Find every line below where the string "Pour" shows up, and copy those lines.
· · · ·
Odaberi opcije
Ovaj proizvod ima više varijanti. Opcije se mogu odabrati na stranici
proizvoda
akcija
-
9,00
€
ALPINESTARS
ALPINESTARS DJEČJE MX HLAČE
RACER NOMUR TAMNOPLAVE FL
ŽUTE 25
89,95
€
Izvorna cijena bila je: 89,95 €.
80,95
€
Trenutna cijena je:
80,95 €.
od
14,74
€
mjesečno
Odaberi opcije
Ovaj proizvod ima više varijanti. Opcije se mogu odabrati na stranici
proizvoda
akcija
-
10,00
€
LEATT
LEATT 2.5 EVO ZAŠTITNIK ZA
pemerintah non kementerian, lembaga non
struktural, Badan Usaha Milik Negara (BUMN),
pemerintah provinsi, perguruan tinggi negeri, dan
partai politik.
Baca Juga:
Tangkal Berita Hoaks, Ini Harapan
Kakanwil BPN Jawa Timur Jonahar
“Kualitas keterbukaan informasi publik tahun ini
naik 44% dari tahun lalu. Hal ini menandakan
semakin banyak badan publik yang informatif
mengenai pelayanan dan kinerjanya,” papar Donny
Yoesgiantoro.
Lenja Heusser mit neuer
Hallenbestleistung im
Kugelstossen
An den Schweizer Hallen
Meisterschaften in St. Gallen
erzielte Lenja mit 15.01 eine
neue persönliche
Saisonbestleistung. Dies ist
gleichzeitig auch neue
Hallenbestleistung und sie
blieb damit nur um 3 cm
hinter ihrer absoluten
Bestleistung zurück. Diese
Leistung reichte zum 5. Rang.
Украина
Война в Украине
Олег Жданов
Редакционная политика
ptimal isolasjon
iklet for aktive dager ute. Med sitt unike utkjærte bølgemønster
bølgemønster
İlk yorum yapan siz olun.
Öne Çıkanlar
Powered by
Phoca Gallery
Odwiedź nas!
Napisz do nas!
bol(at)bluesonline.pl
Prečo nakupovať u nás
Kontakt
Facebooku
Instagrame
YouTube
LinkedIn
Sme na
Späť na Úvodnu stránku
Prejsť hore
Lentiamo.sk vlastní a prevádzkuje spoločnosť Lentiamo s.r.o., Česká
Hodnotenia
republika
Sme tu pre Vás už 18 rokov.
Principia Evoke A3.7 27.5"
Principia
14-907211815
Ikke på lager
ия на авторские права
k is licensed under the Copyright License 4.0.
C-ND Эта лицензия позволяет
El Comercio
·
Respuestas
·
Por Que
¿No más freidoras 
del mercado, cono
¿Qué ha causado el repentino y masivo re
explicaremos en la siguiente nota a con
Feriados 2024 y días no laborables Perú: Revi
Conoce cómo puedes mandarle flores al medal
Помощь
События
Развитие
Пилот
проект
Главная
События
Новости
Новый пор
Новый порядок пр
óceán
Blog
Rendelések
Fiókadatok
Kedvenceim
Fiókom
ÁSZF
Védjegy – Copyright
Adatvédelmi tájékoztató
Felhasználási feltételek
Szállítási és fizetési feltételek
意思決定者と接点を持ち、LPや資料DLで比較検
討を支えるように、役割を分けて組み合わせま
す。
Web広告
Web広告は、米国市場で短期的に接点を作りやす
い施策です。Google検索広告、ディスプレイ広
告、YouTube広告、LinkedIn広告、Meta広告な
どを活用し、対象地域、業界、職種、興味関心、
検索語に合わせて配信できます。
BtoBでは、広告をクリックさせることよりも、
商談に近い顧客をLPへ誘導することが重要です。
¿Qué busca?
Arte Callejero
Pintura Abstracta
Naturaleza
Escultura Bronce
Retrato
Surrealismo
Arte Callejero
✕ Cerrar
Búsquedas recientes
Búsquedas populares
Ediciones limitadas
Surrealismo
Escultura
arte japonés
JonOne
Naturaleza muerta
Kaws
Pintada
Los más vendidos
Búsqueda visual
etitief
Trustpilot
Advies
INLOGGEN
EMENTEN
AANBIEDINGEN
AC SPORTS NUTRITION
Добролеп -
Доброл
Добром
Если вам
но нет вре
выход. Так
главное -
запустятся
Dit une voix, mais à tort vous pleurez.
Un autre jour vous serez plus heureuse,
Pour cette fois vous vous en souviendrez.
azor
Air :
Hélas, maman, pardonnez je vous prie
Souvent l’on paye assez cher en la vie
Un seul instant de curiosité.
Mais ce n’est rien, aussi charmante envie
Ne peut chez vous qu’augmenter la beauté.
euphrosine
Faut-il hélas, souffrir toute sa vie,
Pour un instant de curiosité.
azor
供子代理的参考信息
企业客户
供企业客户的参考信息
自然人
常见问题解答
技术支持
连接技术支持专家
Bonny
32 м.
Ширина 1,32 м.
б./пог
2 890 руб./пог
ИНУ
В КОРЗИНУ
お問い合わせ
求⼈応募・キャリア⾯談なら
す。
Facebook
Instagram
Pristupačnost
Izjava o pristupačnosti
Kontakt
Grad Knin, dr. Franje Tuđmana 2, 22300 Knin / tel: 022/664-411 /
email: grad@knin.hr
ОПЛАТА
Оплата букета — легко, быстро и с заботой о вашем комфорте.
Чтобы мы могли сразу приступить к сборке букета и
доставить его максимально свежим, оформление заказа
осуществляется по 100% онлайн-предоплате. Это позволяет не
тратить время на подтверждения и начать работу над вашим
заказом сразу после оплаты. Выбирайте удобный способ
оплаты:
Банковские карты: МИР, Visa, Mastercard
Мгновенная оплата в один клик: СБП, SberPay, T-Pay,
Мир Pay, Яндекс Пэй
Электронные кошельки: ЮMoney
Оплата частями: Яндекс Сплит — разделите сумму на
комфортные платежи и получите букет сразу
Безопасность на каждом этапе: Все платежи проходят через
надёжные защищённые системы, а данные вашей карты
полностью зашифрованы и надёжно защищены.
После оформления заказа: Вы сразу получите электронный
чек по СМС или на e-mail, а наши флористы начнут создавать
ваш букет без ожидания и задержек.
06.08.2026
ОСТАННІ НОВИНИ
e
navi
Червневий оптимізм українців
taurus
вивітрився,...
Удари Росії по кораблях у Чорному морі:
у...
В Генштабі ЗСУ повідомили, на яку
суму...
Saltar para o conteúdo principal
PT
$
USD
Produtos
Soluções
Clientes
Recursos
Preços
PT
· · · ·
§ **Answer for the task**:
Pour cette fois vous vous en souviendrez.
Pour un instant de curiosité.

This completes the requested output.